## Work to be completed
Skip every image and restate the data word for word.
----
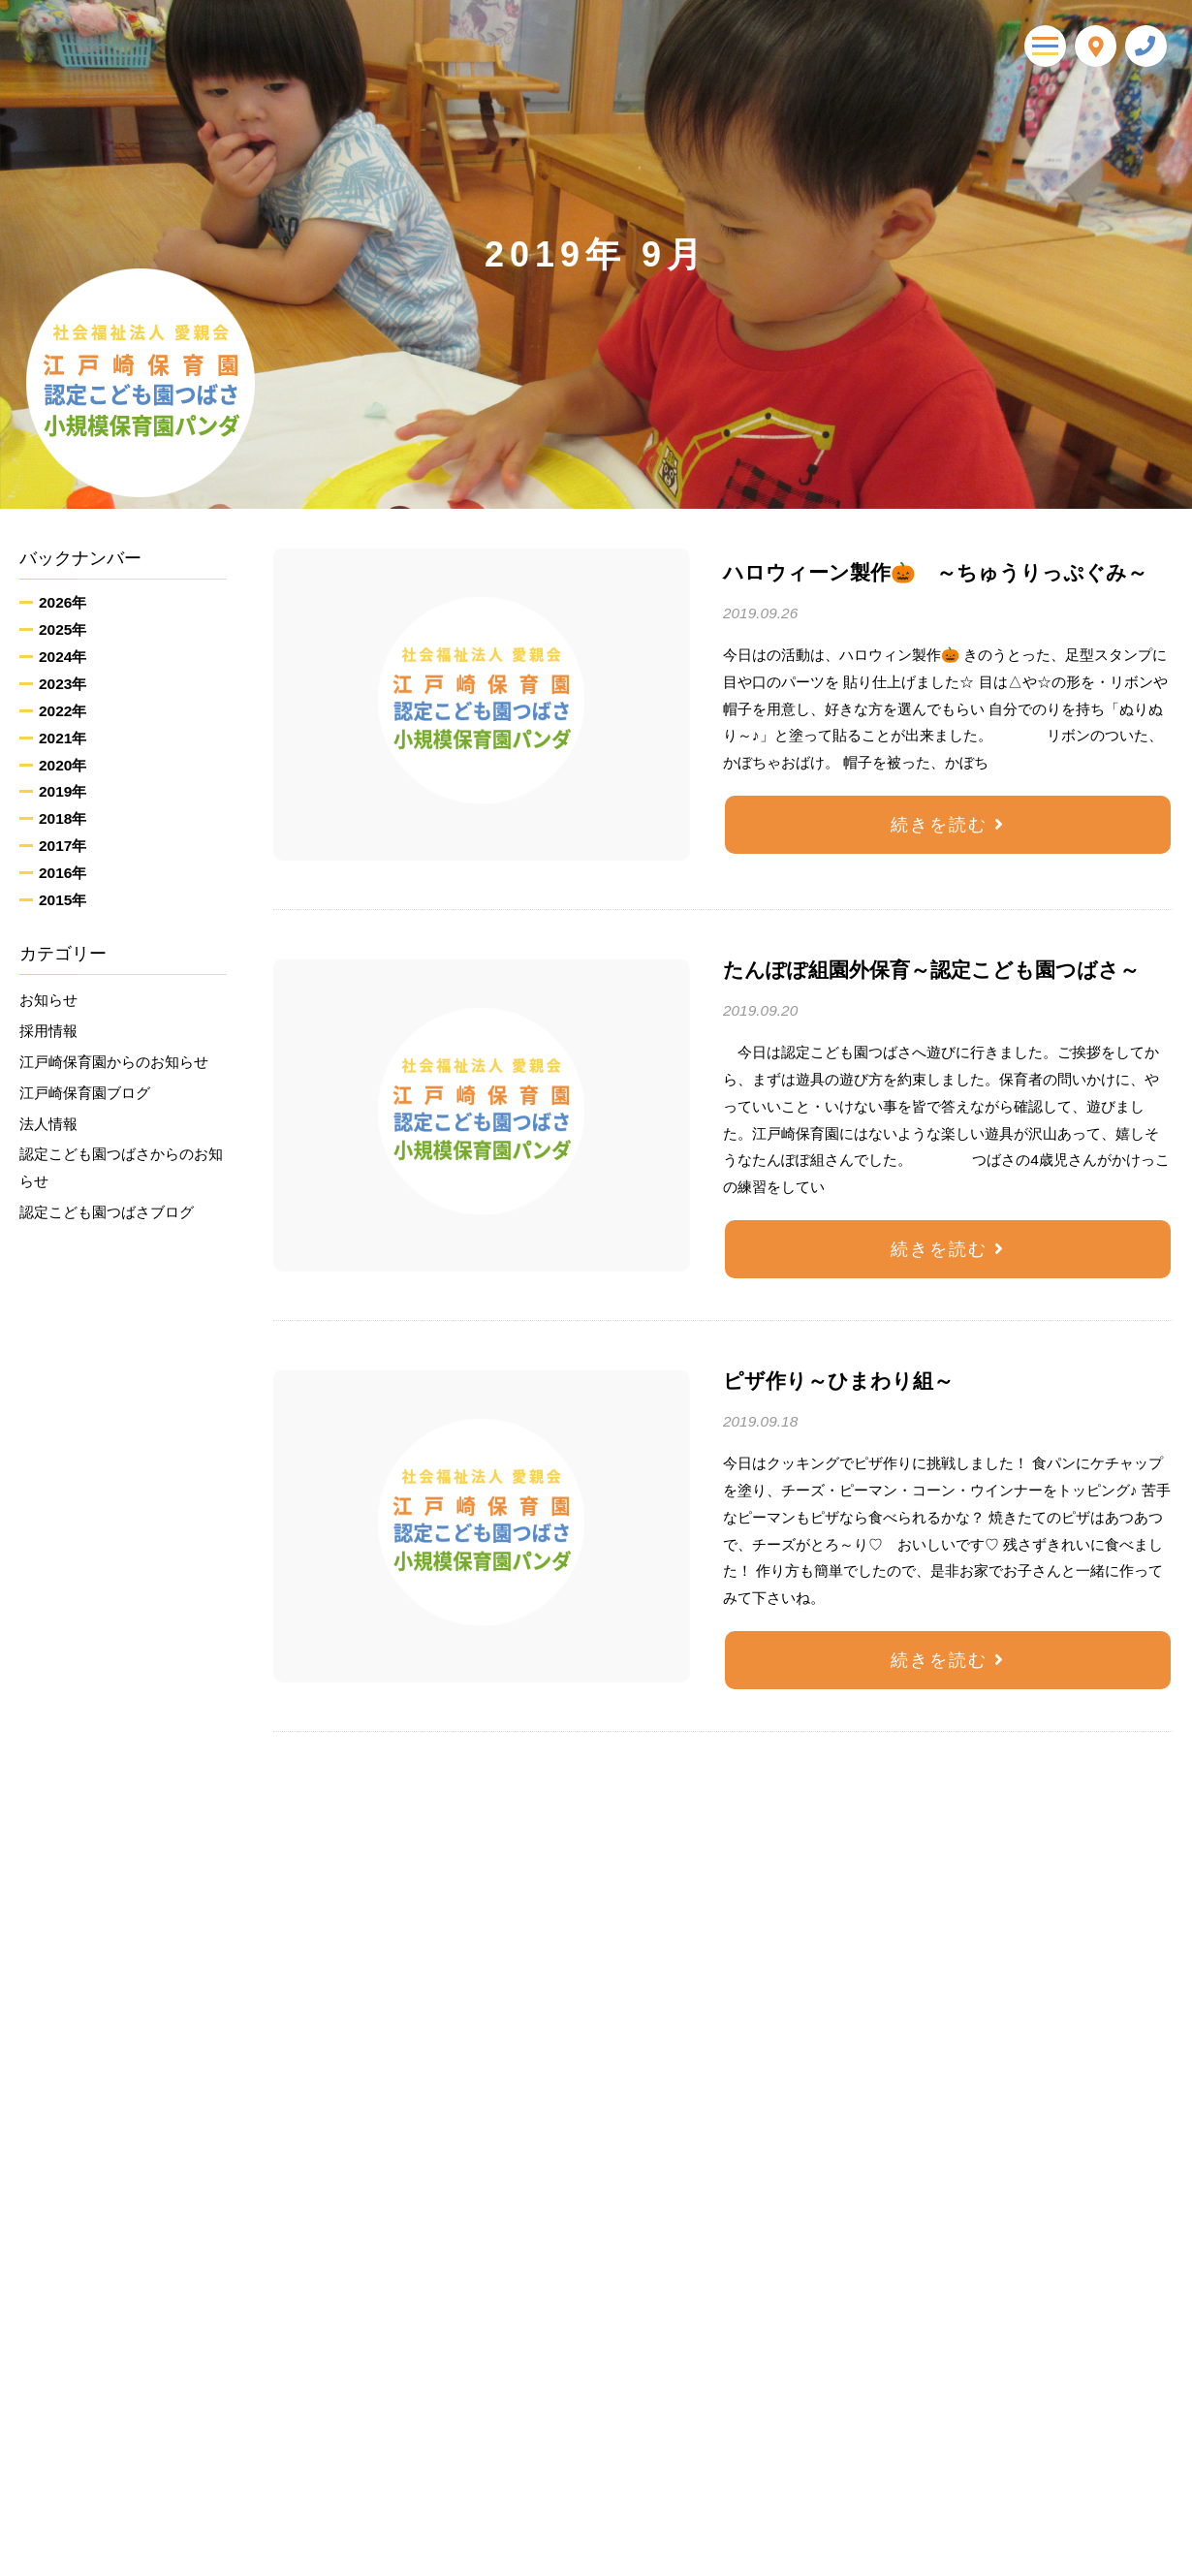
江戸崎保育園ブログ (84, 1092)
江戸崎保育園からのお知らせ (113, 1061)
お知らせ (48, 999)
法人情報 (48, 1123)
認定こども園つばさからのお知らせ (121, 1167)
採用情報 (48, 1030)
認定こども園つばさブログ (106, 1212)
----
## Final answer
江戸崎保育園ブログ (84, 1092)
江戸崎保育園からのお知らせ (113, 1061)
お知らせ (48, 999)
法人情報 (48, 1123)
認定こども園つばさからのお知らせ (121, 1167)
採用情報 (48, 1030)
認定こども園つばさブログ (106, 1212)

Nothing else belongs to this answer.